Jan Frederik Mohr

I’m a graduate of ETH Zurich, where I completed my bachelor’s and master’s degree in Electrical Engineering and Information Technology.

I’m highly curious and deeply fascinated by machine learning and data science applied to the financial markets.

Below, a collection of some of my personal projects is displayed, ranging from an interactive dividend dashboard, to an LLM-powered trading bot, to cloning actual doctors in their appearance and knowledge with an LLM and human-like avatars.
Enjoy!

PatientEd

Context

  • For high-volume operations like lasik eye surgery, doctors have to explain the same process to each patient and therefore need to repeat themselves a lot, which costs them a lot of valuable time that could have been used for more in-depth conversations with specific patients.

Idea

  • Creating a digital human-like avatar of the doctor and using an LLM that is grounded on a specific type of operation, like lasik eye surgery, the digital twin of the doctor can take over the repetitive tasks, saving him a substantial amount of time.

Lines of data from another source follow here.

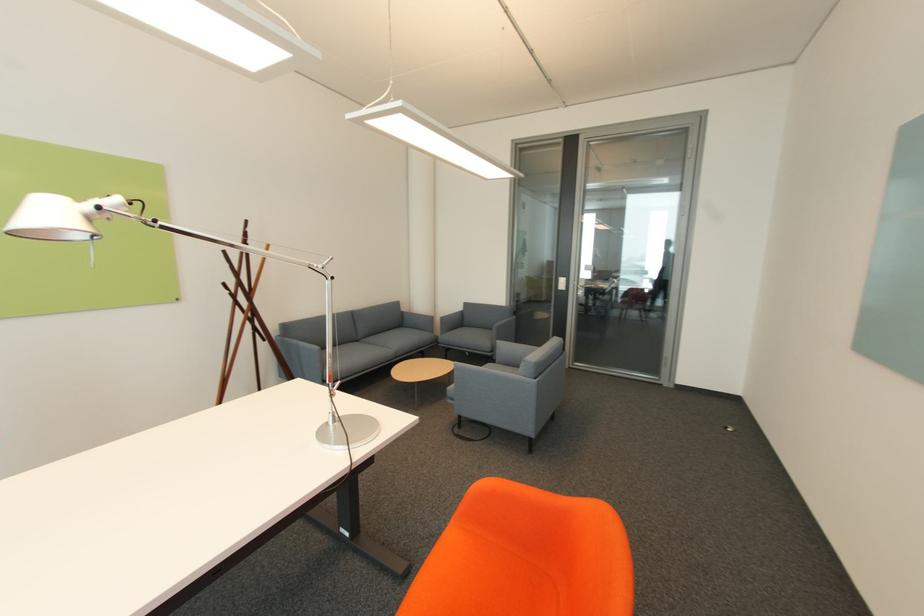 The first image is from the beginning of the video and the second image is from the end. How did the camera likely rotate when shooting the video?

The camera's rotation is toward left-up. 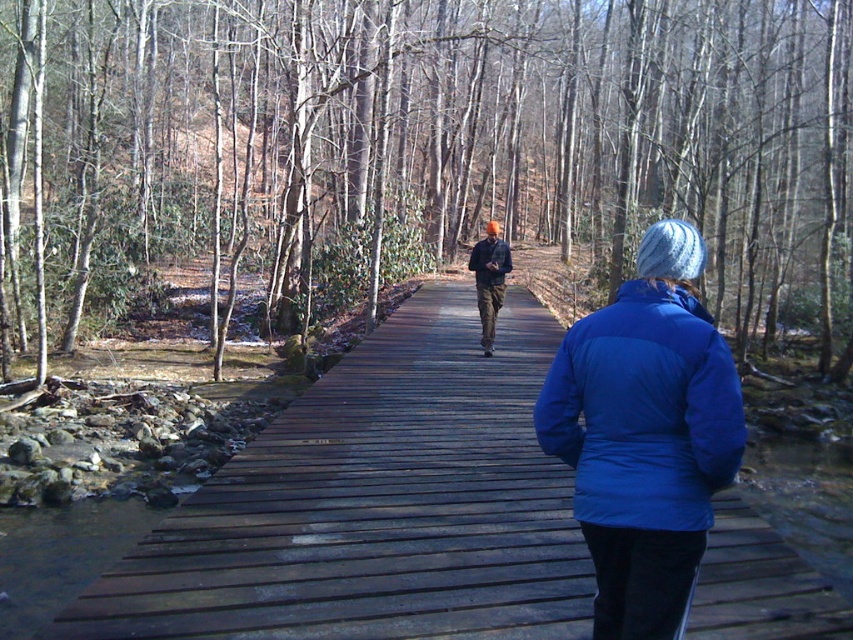 You are standing at the starting point of the boardwalk and want to reach the point marked at coordinates (570, 550). If your walking speed is 3 feet per second, how many seconds will it take you to reach that point?

The distance to the point is 13.60 feet. At a speed of 3 feet per second, dividing 13.60 by 3 gives approximately 4.53 seconds. So, it will take roughly 4.53 seconds to reach the point.

You are standing on the wooden boardwalk in the forest scene. You see the dark brown wooden bridge at center and the orange plaid shirt at center. Which object is positioned lower from your viewpoint?

The dark brown wooden bridge at center is located below the orange plaid shirt at center, so it is positioned lower from your viewpoint.

You are standing at the starting point of the boardwalk and want to reach the brown wood bridge at center. Based on the coordinates provided, in which direction should you walk to reach the bridge?

The brown wood bridge at center is located at coordinates point [419,152], so you should walk forward along the boardwalk towards the bridge. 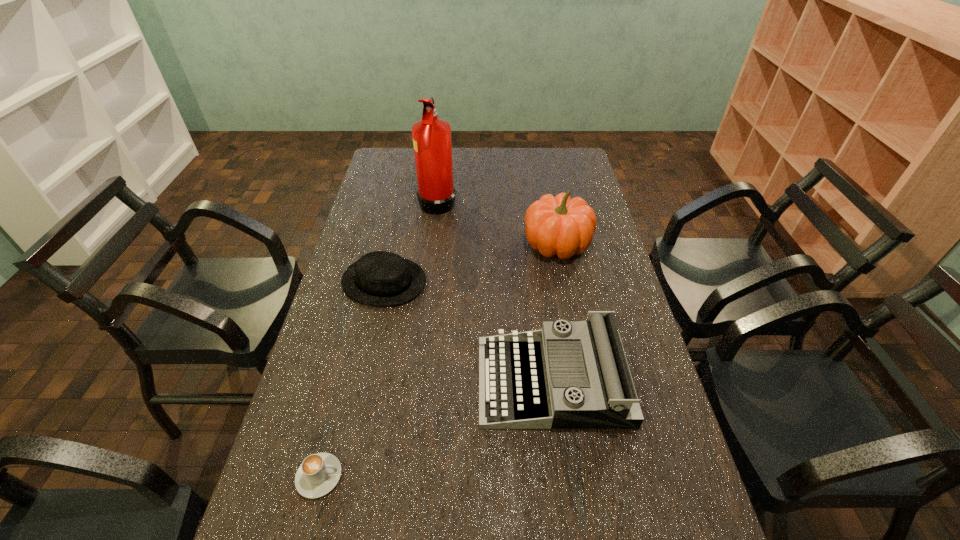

  • A few large clinics calculated that this solution could save them the time of one full-time doctor.

Solution

  • The video below shows a prototype version, which I programmed. We are in the role of Ms. Miller, who is being educated on lasik surgery.

  • The avatar answers with LLM-generated responses to our questions, specific to the type of operation.

Interactive Dividend Dashboard

A small project which displays key dividend metrics of companies in the major stock indices.
It was programmed in Python and the Streamlit library was used to create the front-end.

LLM-Powered Trading Bot

Context

  • There are Youtube channels with 500’000 followers or more, who sometimes post videos titled “The top 10 cryptocurrencies to invest in right now!”.

  • Subsequently the price of these cryptocurrencies rises up to 10% in a single day since thousands of people start buying them, directly after the video is released.

Idea

  • If we would directly know which cryptocurrencies are positively talked about, we could be the first one to buy them on the exchange and subsequently profit from the price increase.

Solution

  • I built a Flask web server application that subscribes to Youtube channels using POST requests to get immediately notified when a new video is uploaded.

  • Using the youtube-transcript-api library in Python, we can obtain the complete text that is spoken throughout the entire video as a string.

  • An LLM subsequently analyzes the entire string and outputs us a list with each cryptocurrency that was mentioned and a number of 1-10 specifying how positively it was mentioned.

  • Directly afterwards, the Python script executes buy orders on the Binance exchange for each cryptocurrency rated 8 or higher.